Polymer supported phenolic compounds are known. For example, polymer supported tetrafluoro phenol is now used as an activated resin for chemical library synthesis as described by Salvino, J. M. et al., J. Comb. Chem., 2000, 2, 691-699, which is incorporated by reference as if fully set forth herein.
Boronic acid is routinely incorporated into synthetic receptors for the complexation of saccharides and other guests that possess 1,2 and 1,3 diol functionality, as described by Czarnik, A. W. et al., J. Am. Chem. Soc. 1992, 114, 5874, Shinkai, S. J., J. Chem. Soc. Chem. Commun., 1994, 477, and Geert-Jan Boons et al., Tetrahedron Lett., 200, 41, 6965, which are incorporated by reference as if fully set forth herein. Boronic acids have also been incorporated into a chemical affinity system for the purification of proteins, as described by Bergseid, M. et al., in Biotechniques, 2000, 29, 1126, which is incorporated by reference as if fully set forth herein. The use of various boronic acids to link two entities together has been disclosed in U.S. Pat. No. 6,008,406 to Stolowitz, U.S. Pat. No. 6,075,126 to Stolowitz et al., U.S. Pat. No. 6,124,471 to Stolowitz et al., U.S. Pat. No. 6,462,179 to Stolowitz et al., and U.S. Pat. No. 6,630,577 to Stolowitz et al., which are incorporated by reference as if fully set forth herein.

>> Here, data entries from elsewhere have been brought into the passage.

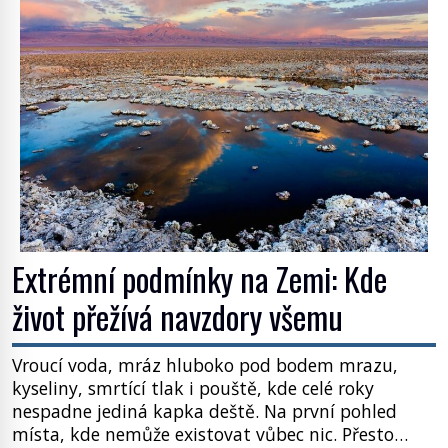
Většina lidí vnímá rákos jen jako obyčejnou kulisu
letního koupání. Stačí se však podívat […]
Extrémní podmínky na Zemi: Kde
život přežívá navzdory všemu
Vroucí voda, mráz hluboko pod bodem mrazu,
kyseliny, smrtící tlak i pouště, kde celé roky
nespadne jediná kapka deště. Na první pohled
místa, kde nemůže existovat vůbec nic. Přesto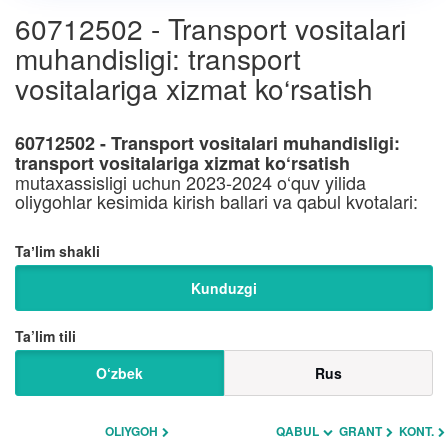
60712502 - Transport vositalari
muhandisligi: transport
vositalariga xizmat ko‘rsatish
60712502 - Transport vositalari muhandisligi:
transport vositalariga xizmat ko‘rsatish
mutaxassisligi uchun 2023-2024 o‘quv yilida
oliygohlar kesimida kirish ballari va qabul kvotalari:
Taʼlim shakli
Kunduzgi
Ta’lim tili
O‘zbek
Rus
OLIYGOH
QABUL
GRANT
KONT.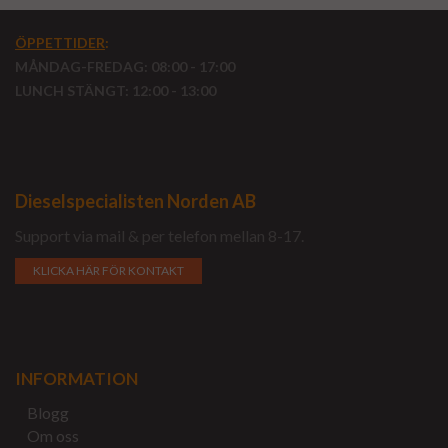
ÖPPETTIDER
:
MÅNDAG-FREDAG: 08:00 - 17:00
LUNCH STÄNGT: 12:00 - 13:00
Dieselspecialisten Norden AB
Support via mail & per telefon mellan 8-17.
KLICKA HÄR FÖR KONTAKT
INFORMATION
Blogg
Om oss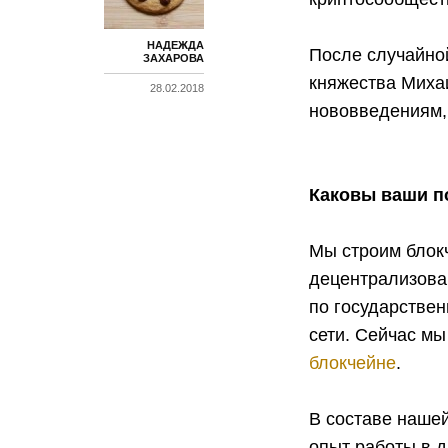
НАДЕЖДА
После случайно
ЗАХАРОВА
княжества Миха
28.02.2018
нововведениям, 
Каковы ваши п
Мы строим блокч
децентрализова
по государствен
сети. Сейчас м
блокчейне
.
В составе наше
опыт работы в д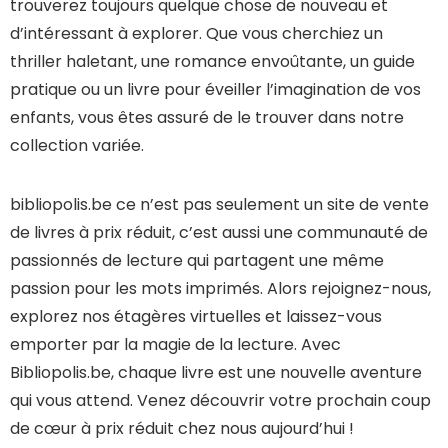
trouverez toujours quelque chose de nouveau et
d’intéressant à explorer. Que vous cherchiez un
thriller haletant, une romance envoûtante, un guide
pratique ou un livre pour éveiller l’imagination de vos
enfants, vous êtes assuré de le trouver dans notre
collection variée.
bibliopolis.be ce n’est pas seulement un site de vente
de livres à prix réduit, c’est aussi une communauté de
passionnés de lecture qui partagent une même
passion pour les mots imprimés. Alors rejoignez-nous,
explorez nos étagères virtuelles et laissez-vous
emporter par la magie de la lecture. Avec
Bibliopolis.be, chaque livre est une nouvelle aventure
qui vous attend. Venez découvrir votre prochain coup
de cœur à prix réduit chez nous aujourd’hui !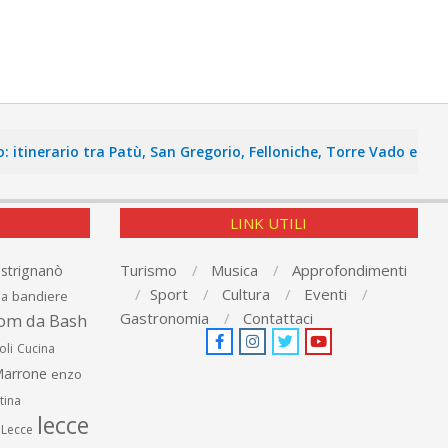
erario tra Patù, San Gregorio, Felloniche, Torre Vado e Pescoluse
LINK UTILI
Turismo
Musica
Approfondimenti
astrignanò
Sport
Cultura
Eventi
bandiere
ia
Gastronomia
Contattaci
om da Bash
oli
Cucina
arrone
enzo
tina
lecce
Lecce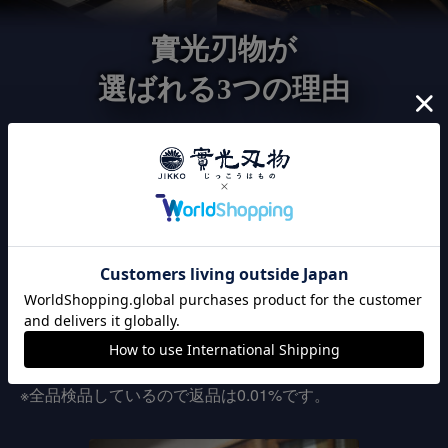
實光刃物が
選ばれる3つの理由
120年以上継承された
こだわりの切れ味
實光刃物は、職人の技による切れ味にこだわりを持って
います。出荷前に全品刃付け済みのため、購入後すぐに
切れ味が良い包丁をお使い頂けます。また、全品検品作
業してから発送しているので、安心してお買い上げいた
だけます。
※全品検品しているので返品は0.01%です。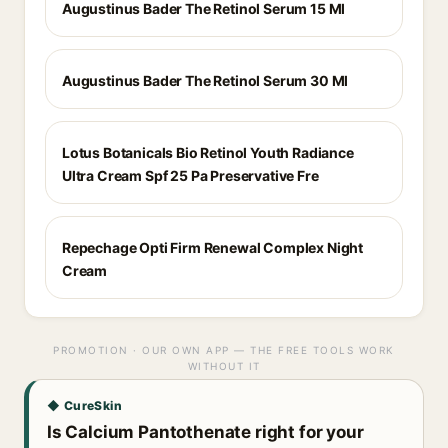
Augustinus Bader The Retinol Serum 15 Ml
Augustinus Bader The Retinol Serum 30 Ml
Lotus Botanicals Bio Retinol Youth Radiance
Ultra Cream Spf 25 Pa Preservative Fre
Repechage Opti Firm Renewal Complex Night
Cream
PROMOTION · OUR OWN APP — THE FREE TOOLS WORK
WITHOUT IT
◆ CureSkin
Is Calcium Pantothenate right for your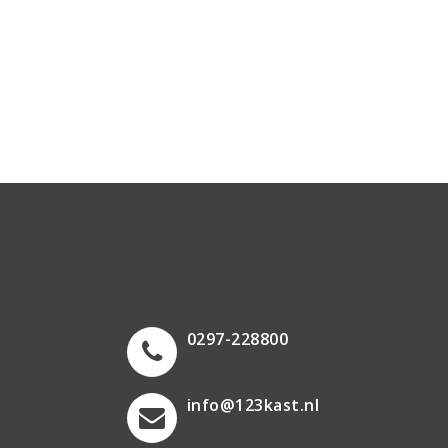
0297-228800
info@123kast.nl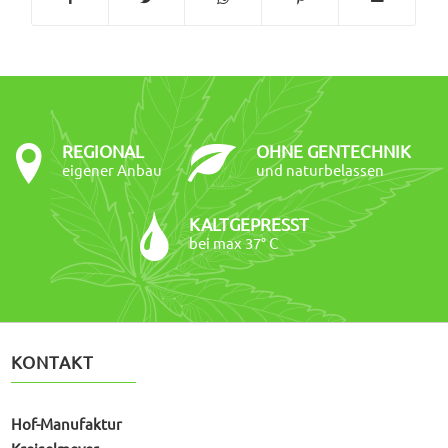
REGIONAL
OHNE GENTECHNIK
eigener Anbau
und naturbelassen
KALTGEPRESST
bei max 37° C
KONTAKT
Hof-Manufaktur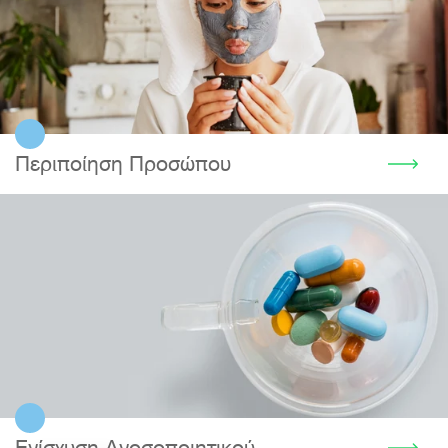
Περιποίηση Προσώπου
Ενίσχυση Ανοσοποιητικού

Acidic functional groups have also been added to glass surfaces as described by, for example, Geiger, F. M. et al., J. Am. Chem. Soc., 2004, 126, 11754, which is incorporated by reference as if fully set forth herein.
Accordingly, it would be advantageous to develop a method for altering the surface characteristics of a microsphere without one or more of the disadvantages described above such as time-dependent variations in the attachment of biomolecules to the surface of microspheres due to hydrolysis of the functional groups used to attach the biomolecules.